- WORK REQUIRED
Please filter the entries for the word "hatása" and copy every line that has it.

*** Opening of EXERCISE INPUT ***

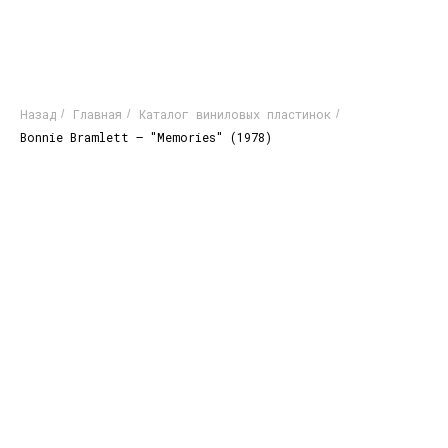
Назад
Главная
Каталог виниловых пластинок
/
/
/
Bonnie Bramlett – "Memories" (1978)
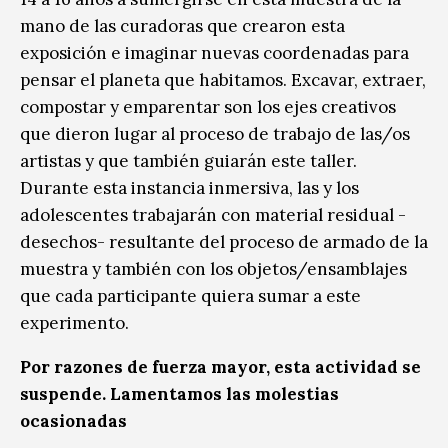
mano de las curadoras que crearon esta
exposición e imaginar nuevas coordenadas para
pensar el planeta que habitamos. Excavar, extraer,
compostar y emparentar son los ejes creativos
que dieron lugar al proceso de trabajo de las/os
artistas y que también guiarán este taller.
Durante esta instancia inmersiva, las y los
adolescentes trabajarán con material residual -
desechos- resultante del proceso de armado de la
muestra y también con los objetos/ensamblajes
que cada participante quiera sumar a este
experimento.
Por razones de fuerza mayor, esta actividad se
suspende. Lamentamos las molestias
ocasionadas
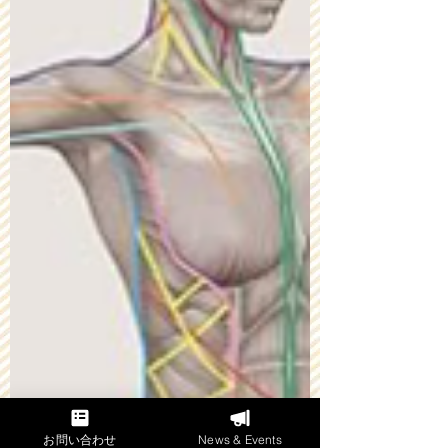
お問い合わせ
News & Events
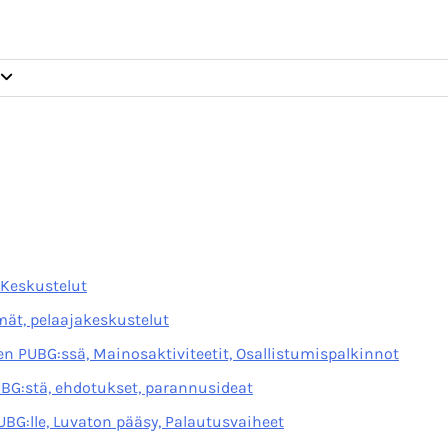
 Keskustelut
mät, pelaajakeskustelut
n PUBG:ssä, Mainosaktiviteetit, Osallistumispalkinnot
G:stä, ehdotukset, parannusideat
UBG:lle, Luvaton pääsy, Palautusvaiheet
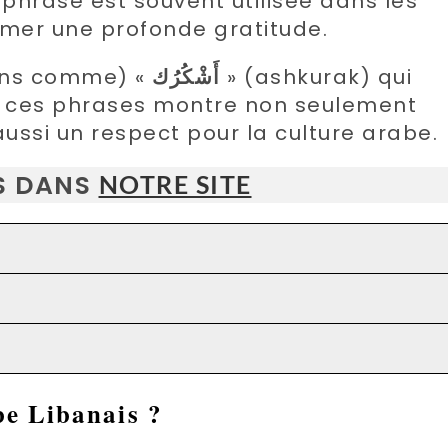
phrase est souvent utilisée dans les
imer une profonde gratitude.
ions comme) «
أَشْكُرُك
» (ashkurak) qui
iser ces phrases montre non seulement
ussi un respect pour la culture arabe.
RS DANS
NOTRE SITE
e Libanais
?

*** Close of EXERCISE INPUT ***
*** Opening of EXERCISE INPUT ***

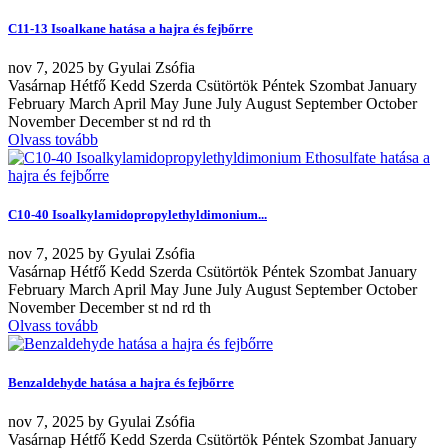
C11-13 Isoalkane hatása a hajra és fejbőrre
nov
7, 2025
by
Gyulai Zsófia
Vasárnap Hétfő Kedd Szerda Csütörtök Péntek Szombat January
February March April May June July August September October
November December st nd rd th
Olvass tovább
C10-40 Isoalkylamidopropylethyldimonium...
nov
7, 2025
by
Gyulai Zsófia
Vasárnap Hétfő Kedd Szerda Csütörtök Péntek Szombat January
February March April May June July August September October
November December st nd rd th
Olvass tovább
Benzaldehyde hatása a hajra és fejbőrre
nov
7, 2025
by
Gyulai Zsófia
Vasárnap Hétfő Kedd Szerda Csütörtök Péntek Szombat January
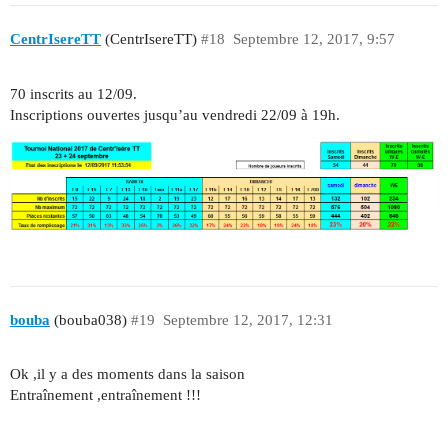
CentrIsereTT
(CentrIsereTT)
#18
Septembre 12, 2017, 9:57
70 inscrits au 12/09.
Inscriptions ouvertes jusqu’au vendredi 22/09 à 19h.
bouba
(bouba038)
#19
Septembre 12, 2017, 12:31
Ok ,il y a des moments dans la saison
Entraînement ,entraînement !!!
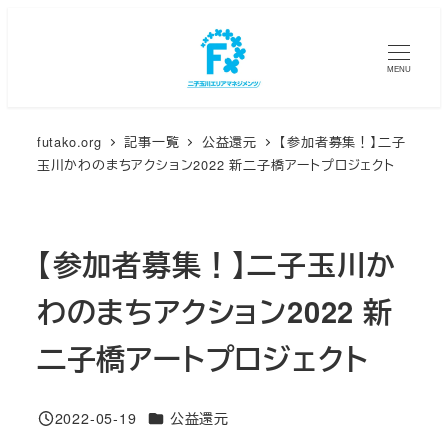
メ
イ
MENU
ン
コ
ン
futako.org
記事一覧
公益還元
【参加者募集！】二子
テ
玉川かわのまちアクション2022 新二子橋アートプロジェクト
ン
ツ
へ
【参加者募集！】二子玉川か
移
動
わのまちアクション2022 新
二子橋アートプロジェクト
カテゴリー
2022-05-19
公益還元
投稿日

*** Close of EXERCISE INPUT ***

- REPLY
C11-13 Isoalkane hatása a hajra és fejbőrre
Benzaldehyde hatása a hajra és fejbőrre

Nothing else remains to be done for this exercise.